Database Programming with Visual Basic .NET functions as a reference book. But thanks to its many listings and tables, you’ll find value reading it cover to cover! This book is all you need to get started with data access in VB .NET.
Author Carsten Thomsen includes step-by-step coverage of everything you ever wanted to know about ADO.NET. Thomsen also covers relational databases, Active Directory (LDAP) access, and MessageQueue.
MESSAGE QUEUES ARE GREAT whenever you don’t have a permanent connection or in loosely coupled situations. They’re also handy when you simply want to dump your input and return to your application without waiting for the output from whatever application or server will be processing your input. You can make message queues the basis of a fail-safe application that uses them whenever your regular database fails. This can help ensure that no data is lost and you have very little or no downtime at all, if you use transactional queues. Obviously not all applications can use message queues to such advantage, but for storing or accepting customer input it can be a great solution. One situation springs to mind in which using message queues would not be beneficial and that is a banking transaction that needs to be processed in real-time.
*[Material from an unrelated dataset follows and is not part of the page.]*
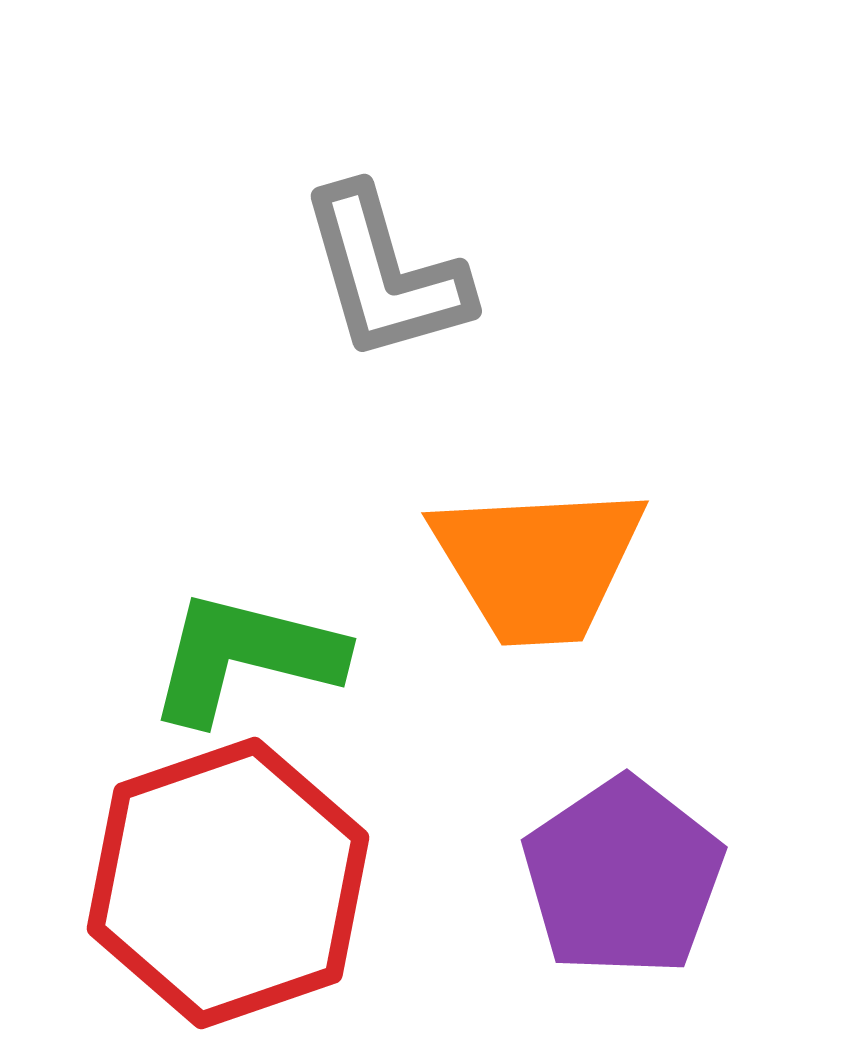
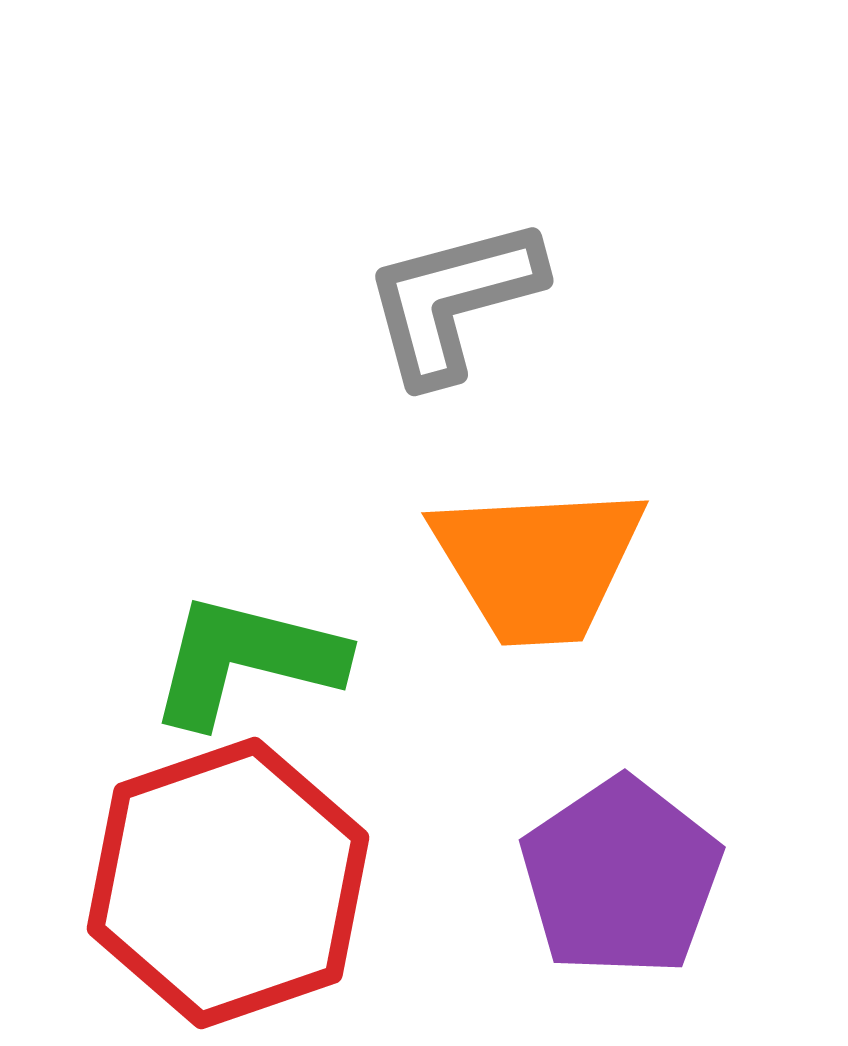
gray L-shape: moved 68 px right, 26 px down; rotated 91 degrees clockwise
green L-shape: moved 1 px right, 3 px down
purple pentagon: moved 2 px left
Microsoft’s messaging technology is called Message Queuing. Mind you, in line with other traditional Microsoft marketing stunts, this technology has had other names before Windows 2000 was shipped. However, the release that ships with Windows 2000 is built upon a previous version of the technology and includes the Active Directory (AD) integration. AD integration is good because it is now easier to locate public message queues across your domain and it ensures easy Enterprise-wide backup.